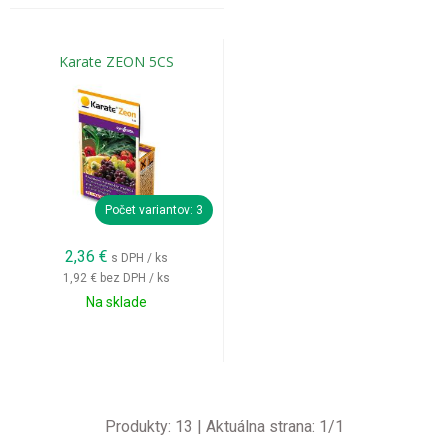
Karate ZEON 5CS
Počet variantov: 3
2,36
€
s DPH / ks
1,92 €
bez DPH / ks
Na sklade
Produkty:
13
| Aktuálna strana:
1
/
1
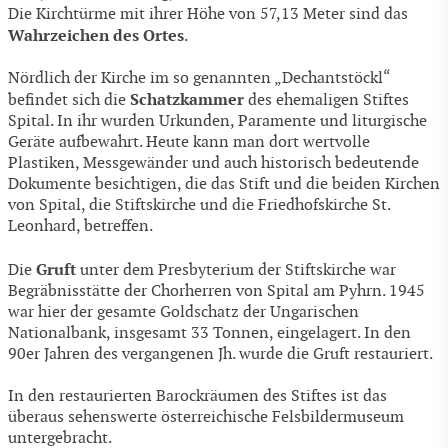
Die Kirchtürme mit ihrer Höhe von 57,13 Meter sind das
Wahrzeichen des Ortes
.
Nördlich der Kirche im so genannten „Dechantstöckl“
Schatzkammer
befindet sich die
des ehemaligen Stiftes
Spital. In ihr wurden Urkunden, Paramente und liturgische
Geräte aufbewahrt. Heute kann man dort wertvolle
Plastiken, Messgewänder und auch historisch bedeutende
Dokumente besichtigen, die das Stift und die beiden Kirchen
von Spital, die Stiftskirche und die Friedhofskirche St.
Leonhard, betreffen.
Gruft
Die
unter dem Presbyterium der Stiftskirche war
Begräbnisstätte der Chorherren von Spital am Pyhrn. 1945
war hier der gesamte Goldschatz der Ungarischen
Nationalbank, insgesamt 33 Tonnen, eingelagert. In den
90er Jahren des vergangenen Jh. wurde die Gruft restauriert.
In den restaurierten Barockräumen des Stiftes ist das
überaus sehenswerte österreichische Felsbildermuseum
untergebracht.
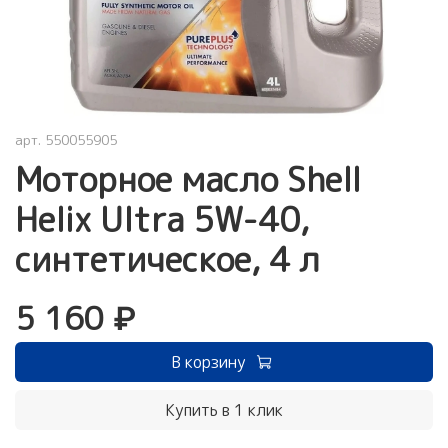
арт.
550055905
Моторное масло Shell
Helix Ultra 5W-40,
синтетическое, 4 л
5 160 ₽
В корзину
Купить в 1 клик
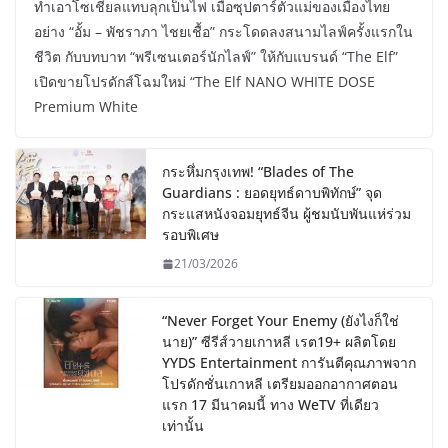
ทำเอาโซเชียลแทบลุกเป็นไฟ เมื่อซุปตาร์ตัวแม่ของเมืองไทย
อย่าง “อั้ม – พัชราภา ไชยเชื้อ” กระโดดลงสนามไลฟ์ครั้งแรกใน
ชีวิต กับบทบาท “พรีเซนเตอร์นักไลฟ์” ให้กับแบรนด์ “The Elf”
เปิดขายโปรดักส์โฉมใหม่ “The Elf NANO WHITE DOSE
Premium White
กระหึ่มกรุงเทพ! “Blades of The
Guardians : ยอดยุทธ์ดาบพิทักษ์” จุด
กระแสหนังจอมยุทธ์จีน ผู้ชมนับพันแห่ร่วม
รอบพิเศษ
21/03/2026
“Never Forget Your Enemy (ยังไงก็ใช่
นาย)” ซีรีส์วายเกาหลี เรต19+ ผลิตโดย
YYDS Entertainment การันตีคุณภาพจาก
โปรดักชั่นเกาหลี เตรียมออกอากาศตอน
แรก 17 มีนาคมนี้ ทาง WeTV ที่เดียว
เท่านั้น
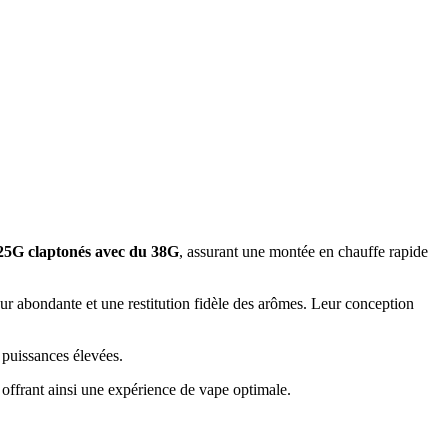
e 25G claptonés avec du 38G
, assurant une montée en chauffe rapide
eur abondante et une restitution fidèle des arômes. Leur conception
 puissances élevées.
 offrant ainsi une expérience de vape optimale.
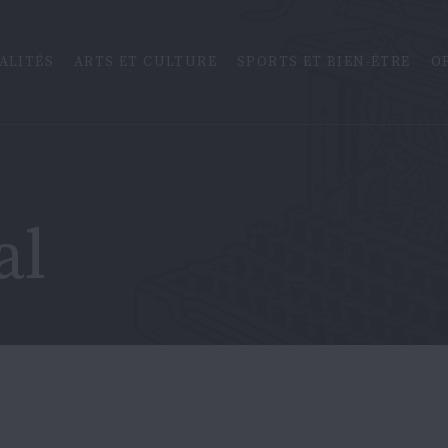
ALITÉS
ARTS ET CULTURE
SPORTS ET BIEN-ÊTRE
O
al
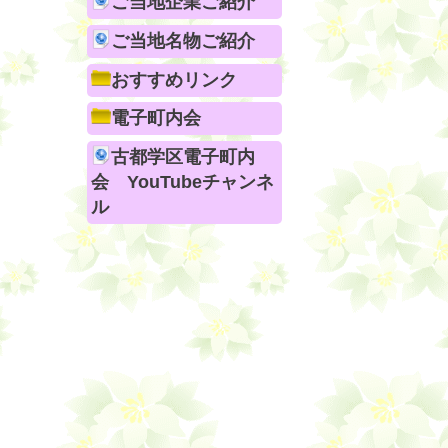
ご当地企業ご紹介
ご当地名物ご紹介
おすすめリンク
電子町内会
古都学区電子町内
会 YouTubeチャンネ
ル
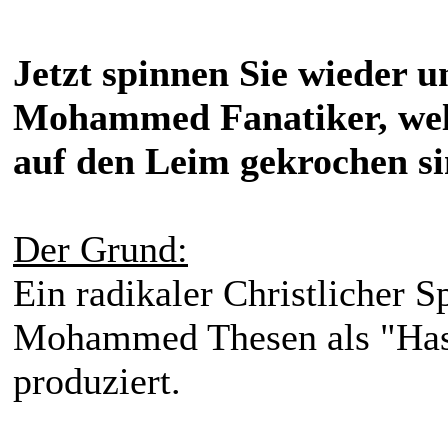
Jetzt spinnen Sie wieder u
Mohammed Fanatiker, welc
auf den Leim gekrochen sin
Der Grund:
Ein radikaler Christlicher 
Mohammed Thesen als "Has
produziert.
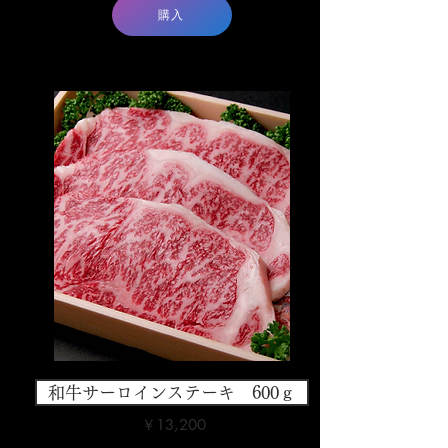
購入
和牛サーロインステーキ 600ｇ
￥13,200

◇ ◇ ◇

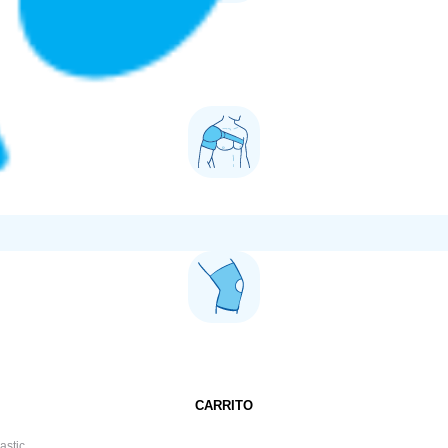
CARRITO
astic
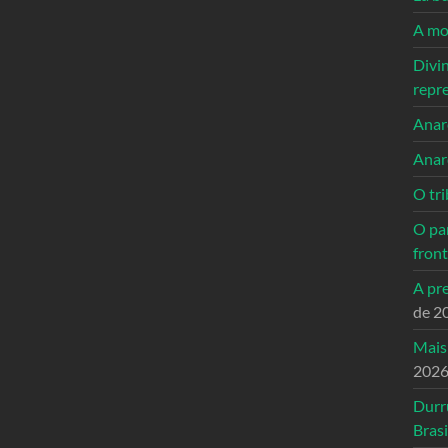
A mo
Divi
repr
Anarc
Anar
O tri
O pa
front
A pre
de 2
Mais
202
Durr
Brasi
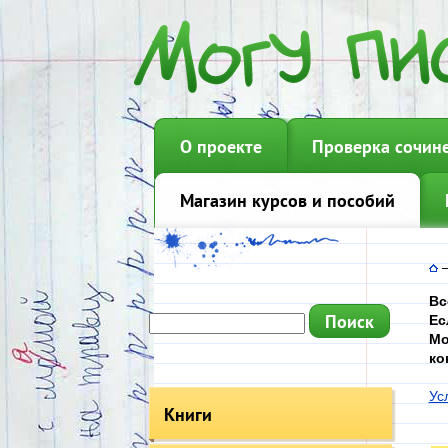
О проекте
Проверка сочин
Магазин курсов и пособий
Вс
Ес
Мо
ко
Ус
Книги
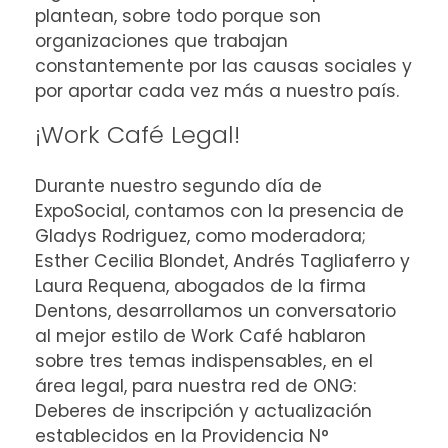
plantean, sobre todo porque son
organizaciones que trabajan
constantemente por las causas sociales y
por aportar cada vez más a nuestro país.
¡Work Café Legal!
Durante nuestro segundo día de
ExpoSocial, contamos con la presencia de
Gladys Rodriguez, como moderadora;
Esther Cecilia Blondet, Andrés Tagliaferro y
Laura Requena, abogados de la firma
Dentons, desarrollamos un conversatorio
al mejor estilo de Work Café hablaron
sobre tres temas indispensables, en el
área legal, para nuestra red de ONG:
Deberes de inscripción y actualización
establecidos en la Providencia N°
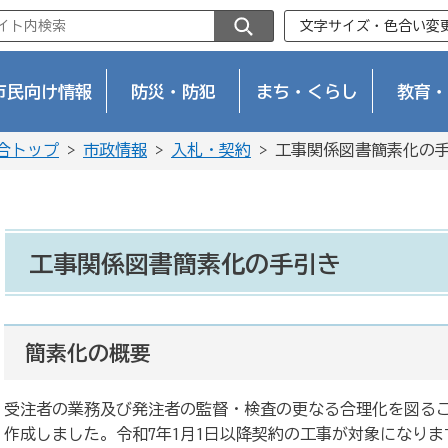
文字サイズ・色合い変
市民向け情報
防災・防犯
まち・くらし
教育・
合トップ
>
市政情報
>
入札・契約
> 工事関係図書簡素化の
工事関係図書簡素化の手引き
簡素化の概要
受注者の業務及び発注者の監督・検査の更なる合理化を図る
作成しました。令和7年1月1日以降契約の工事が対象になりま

◇ ◇ ◇

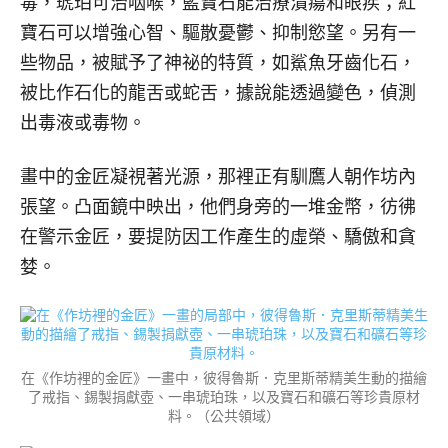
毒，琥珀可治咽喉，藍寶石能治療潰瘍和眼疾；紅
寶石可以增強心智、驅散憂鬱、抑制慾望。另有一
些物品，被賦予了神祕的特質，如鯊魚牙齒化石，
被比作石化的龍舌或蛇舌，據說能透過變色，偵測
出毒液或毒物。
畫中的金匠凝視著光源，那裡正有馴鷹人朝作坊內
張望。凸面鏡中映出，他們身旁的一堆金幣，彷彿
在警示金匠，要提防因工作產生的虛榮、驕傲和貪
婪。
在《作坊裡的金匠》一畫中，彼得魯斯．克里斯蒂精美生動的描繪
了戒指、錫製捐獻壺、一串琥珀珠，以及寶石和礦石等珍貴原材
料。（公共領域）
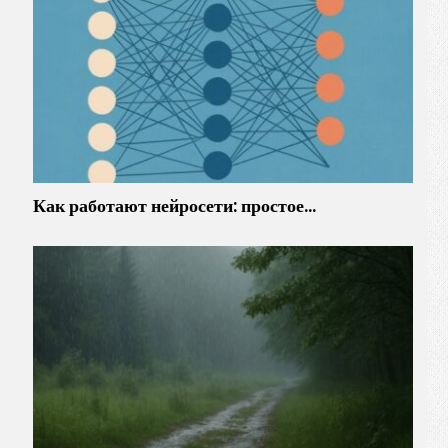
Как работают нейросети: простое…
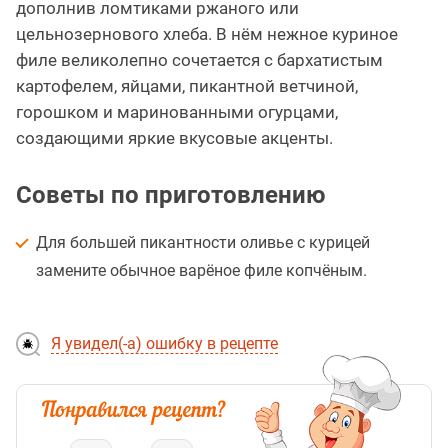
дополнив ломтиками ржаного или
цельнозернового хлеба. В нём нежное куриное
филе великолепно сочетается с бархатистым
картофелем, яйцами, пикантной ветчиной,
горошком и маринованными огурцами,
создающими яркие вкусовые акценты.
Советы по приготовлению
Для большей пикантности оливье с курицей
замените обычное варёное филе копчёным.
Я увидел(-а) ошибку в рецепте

◇ ◇ ◇

= Exercise directions =
Show me every line of the entries above that holds "Work".

= Solution for this problem =
¡Work Café Legal!
al mejor estilo de Work Café hablaron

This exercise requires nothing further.